Each year on the First Sunday of Lent, we hear the different accounts of Jesus’ temptation in the desert. Of course the Church puts this before us each year to bring to the minds of the Faithful that it is Christ Himself Who has consecrated these 40 days of fasting and spiritual warfare. Our Lenten practices are simply participations in His time in the desert in which He won many graces for each one of us individually. In His battle with the Devil, He won for us victory over every form of temptation that he throws at us. But one is always left with a nagging question after reading these Gospel accounts, namely, did Satan know Who Jesus was?
There is always a great danger, even in our own spiritual lives, to ascribe more power and knowledge to the devil than he actually has. So it is helpful to look at angelic knowledge in general and the effect that the Fall of the angels had on Satan and his minions. Unlike man, who by nature knows ideas by abstracting from sense knowledge, angels know through an infusion directly by God. Even though angelic knowledge is on a higher plane than human knowledge, it is limited. For example, angels cannot know the future because that belongs only to God. Likewise, they cannot know the secrets of our thoughts even if they can sometimes deduce from our outward actions or a change in countenance. For example, they may deduce we are scared because they observe our heartrate increasing or frightful images appearing in our imagination.
By nature, Lucifer was the highest of all God’s creatures because he had the greatest natural knowledge of God. Although it was greater than all the other creatures it was still less than God’s knowledge of Himself. This share of God’s knowledge of Himself is only available through grace in the Beatific vision, namely to see God face to face. Lucifer never saw God in His essence though because of his fall from grace. According to St. Thomas it was this knowledge (that he wanted (so as to be like God) and could not obtain on his own and so fell. The important point is that Lucifer did not know God in His essence nor can he know anything in the order of grace. While his knowledge is great, it always remains on the natural level.

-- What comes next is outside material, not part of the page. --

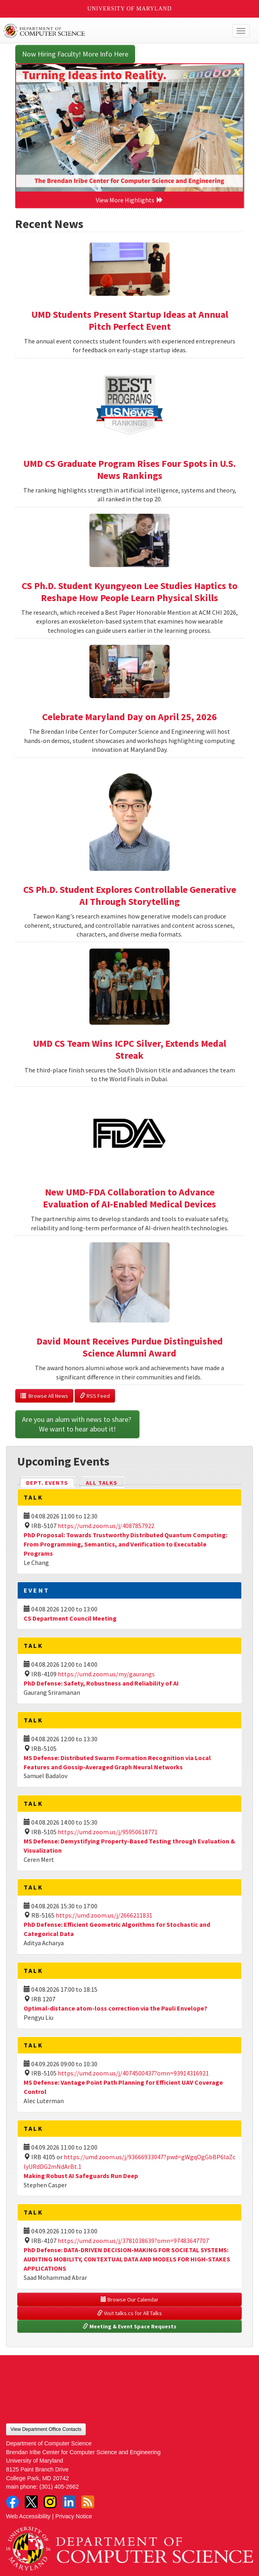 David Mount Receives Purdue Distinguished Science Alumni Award (129, 1347)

From these two facts, we can conclude two things. First, there is no way that Satan could have known anything about the Crucifixion, Resurrection, etc. because those events belong to the order of grace. Nor could he deduce anything from Christ’s countenance as to Who He was because He was always in perfect control of His emotions and imagination. Satan could get no read on Him because of this. But what Christ did reveal to Him was that He was hungry and so He was clearly a man who had physical needs just like every other man.
It is Satan’s inability to get a read on this seemingly ordinary man, Jesus of Nazareth, that ultimately causes the Temptation. He can detect something remarkable about Him, but what it is exactly he cannot say. Each of his three temptations that he puts before Christ are really his way of probing into his real identity.
His minions too will be perplexed by Him later on. All the Jewish exorcists at the time invoked God’s name to expel demons. Jesus does it using His own authority. They try gaining authority over Him by saying His name (an authoritative act) and nothing happens. So while they may witness His power and declare Him the “Holy One of God,” they had no way of knowing that He was in fact the Second Person of the Trinity, God made flesh. As St. Paul says “none of the rulers of this age knew; for if they had known it, they would not have crucified the Lord of glory” (1 Cor 2:8). In essence if they had known Who He was, they would not have done something that would have led to their final defeat (1 Cor 15:24-28).
What this really comes down to is the fact that the Incarnation is completely and totally incomprehensible to Satan. He could not even have conceived that God would condescend so deeply as to take on true human flesh and to allow Himself to experience need and to suffer deprivation. Through the paradigm of his deadly pride, no God that could possibly be above him would stoop so low to raise the “hairless bipeds” (to borrow a phrase from Lewis’ Screwtape Letters) so high. As St. Ambrose says Satan may have known that the Son of God would come, but “he did not think that He had come in the weakness of the flesh.”
In many ways, it is the disdain for His divinity that remains a stumbling block for many of us as well. It seems the more we are in the grips of pride, the harder it become to believe. It is almost as if there is a steady refusal to believe not because it is unbelievable but because it is too good to be true. We need to honestly exam ourselves by asking, “If I were God, would I do it that way?” Only insofar as we can put on the “logic of the Incarnation” can we begin to see the depth of Christ’s humility and love for us. In this holy season of Lent, may we enter into combat on all forms of pride by keeping the humility of the Incarnation ever in sight.